S.C. : Après Kazan, nous allons constituer un groupe de 26 filles avec comme objectif les Championnats d’Europe à Rome en 2009. Dès septembre 2008, nous allons commencer la préparation avec de nombreux stages et matchs.
F.F.H. : N’est-il pas trop dur de donner un objectif à long terme aux joueuses ?
S.C. : Non, il faut de toute façon une vision de long terme. 4 ans, ce n’est pas si long. Il y a des échéances intermédiaires qui permettent d’avancer par étapes jusque 2012 (Championnats d’europe 2009 et 2011, tournoi qualificatif Coupe du Monde 2010). Si on explique bien aux filles toutes les étapes, ce n’est alors pas très compliqué.
Très peu de joueuses peuvent s’engager sur 4 ans actuellement mais nous pouvons créer une émulation qui leur donne envie de continuer jusque 2012.

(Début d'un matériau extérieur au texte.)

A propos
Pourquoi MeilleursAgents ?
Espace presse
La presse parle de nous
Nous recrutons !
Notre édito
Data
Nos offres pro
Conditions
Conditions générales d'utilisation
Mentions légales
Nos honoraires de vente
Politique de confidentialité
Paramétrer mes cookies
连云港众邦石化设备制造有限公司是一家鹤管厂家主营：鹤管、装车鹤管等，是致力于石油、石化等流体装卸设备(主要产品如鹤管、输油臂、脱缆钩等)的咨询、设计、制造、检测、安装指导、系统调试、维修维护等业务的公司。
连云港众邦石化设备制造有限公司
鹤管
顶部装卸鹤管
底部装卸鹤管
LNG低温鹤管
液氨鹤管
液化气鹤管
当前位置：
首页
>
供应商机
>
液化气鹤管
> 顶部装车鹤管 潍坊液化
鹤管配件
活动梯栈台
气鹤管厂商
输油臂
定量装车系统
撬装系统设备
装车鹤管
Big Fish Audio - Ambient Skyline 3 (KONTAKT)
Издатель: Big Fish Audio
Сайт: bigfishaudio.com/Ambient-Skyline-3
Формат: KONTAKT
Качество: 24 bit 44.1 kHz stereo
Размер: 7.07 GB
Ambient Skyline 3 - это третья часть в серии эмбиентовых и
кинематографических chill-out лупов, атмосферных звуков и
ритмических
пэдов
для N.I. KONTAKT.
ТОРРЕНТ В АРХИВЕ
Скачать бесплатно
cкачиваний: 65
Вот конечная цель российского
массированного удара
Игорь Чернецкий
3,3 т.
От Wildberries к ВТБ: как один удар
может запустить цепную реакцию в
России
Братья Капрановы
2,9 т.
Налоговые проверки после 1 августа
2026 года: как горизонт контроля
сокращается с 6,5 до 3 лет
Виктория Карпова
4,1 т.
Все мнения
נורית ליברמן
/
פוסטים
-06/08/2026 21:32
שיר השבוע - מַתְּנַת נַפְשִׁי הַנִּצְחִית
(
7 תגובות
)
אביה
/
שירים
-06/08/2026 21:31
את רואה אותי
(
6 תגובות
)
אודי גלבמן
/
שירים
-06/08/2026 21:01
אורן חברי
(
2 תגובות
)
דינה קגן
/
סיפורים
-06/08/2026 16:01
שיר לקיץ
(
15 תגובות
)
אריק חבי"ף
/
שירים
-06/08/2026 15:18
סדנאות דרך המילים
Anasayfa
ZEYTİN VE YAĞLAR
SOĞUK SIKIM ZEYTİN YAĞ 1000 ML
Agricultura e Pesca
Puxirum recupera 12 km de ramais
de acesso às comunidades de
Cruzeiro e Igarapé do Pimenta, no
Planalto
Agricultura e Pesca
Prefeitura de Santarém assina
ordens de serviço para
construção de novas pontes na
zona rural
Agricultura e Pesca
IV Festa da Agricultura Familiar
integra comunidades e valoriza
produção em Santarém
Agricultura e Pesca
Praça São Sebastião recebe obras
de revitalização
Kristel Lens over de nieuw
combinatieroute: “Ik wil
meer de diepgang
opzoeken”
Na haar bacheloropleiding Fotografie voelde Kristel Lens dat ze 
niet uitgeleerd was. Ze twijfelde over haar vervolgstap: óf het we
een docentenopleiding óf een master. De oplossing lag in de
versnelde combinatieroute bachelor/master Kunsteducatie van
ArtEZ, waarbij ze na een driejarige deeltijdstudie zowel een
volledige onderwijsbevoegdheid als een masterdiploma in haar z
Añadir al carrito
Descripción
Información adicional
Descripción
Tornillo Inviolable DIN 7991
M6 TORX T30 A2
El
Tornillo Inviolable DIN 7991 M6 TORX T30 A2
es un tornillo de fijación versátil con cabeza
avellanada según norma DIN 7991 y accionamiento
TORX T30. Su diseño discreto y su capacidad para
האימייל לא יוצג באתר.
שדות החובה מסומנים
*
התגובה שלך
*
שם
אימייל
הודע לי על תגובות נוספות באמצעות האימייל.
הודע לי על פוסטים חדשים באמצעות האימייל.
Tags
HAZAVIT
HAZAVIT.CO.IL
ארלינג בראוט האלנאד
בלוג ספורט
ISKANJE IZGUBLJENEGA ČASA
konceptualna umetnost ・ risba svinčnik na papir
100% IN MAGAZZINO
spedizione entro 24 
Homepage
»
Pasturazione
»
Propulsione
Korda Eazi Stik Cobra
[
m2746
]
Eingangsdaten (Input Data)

Il va falloir faire d’ici là un gros travail physique et technique. Tout d’abord, physique : on voit actuellement que nous n’avons pas le niveau suffisant par rapport aux autres équipes. Il faut absolument travailler ce domaine pour pouvoir après avoir la possibilité de développer les tactiques de jeu et la technique.
L’avenir est très positif car nous avons une équipe jeune. Si on parvient à créer une ambiance et qu’elles ont alors la motivation de rester ensemble, on peut faire quelque chose.
F.F.H. : Quel est l’état d’esprit du groupe aujourd’hui ?
S.C. : Il y a une très bonne ambiance et pour moi, c’est la clé de la réussite. Pour preuve, ce qui s’est passé à Rome. Je pense qu’il faut créer cette ambiance à Kazan.
Cette compétition est un apprentissage. Pour Fanny Verrier, Athéna Richard, Justine Duby, Sunita D’Halluin, Margaux de Galzain, Salomé Dain, Camille Carton et Fanny Boyer, c’est leur 1ère grande compétition internationale. C’est le début d’un travail que l’on va mettre progressivement en place sur le fonctionnement de l’équipe et le haut niveau. Les seniors Marion Rehby, Marie-Céline Lamas, Emilie Bègue et le staff auront le challenge de donner le sens de la compétition.